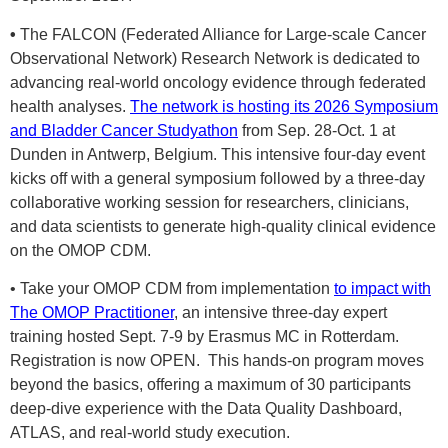
•
The FALCON (Federated Alliance for Large-scale Cancer
Observational Network) Research Network is dedicated to
advancing real-world oncology evidence through federated
health analyses.
The network is hosting its 2026 Symposium
and Bladder Cancer Studyatho
n
from Sep. 28-Oct. 1 at
Dunden in Antwerp, Belgium. This intensive four-day event
kicks off with a general symposium followed by a three-day
collaborative working session for researchers, clinicians,
and data scientists to generate high-quality clinical evidence
on the OMOP CDM.
• Take your OMOP CDM from implementation
to impact with
The OMOP Practitioner
, an intensive three-day expert
training hosted Sept. 7-9 by Erasmus MC in Rotterdam.
Registration is now OPEN. This hands-on program moves
beyond the basics, offering a maximum of 30 participants
deep-dive experience with the Data Quality Dashboard,
ATLAS, and real-world study execution.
══════════════════════════════
WHAT IS REQUIRED: All that's required is the material above repeated exactly, minus any picture.

SOLUTION TO THE PROBLEM:
•
The FALCON (Federated Alliance for Large-scale Cancer
Observational Network) Research Network is dedicated to
advancing real-world oncology evidence through federated
health analyses.
The network is hosting its 2026 Symposium
and Bladder Cancer Studyatho
n
from Sep. 28-Oct. 1 at
Dunden in Antwerp, Belgium. This intensive four-day event
kicks off with a general symposium followed by a three-day
collaborative working session for researchers, clinicians,
and data scientists to generate high-quality clinical evidence
on the OMOP CDM.
• Take your OMOP CDM from implementation
to impact with
The OMOP Practitioner
, an intensive three-day expert
training hosted Sept. 7-9 by Erasmus MC in Rotterdam.
Registration is now OPEN. This hands-on program moves
beyond the basics, offering a maximum of 30 participants
deep-dive experience with the Data Quality Dashboard,
ATLAS, and real-world study execution.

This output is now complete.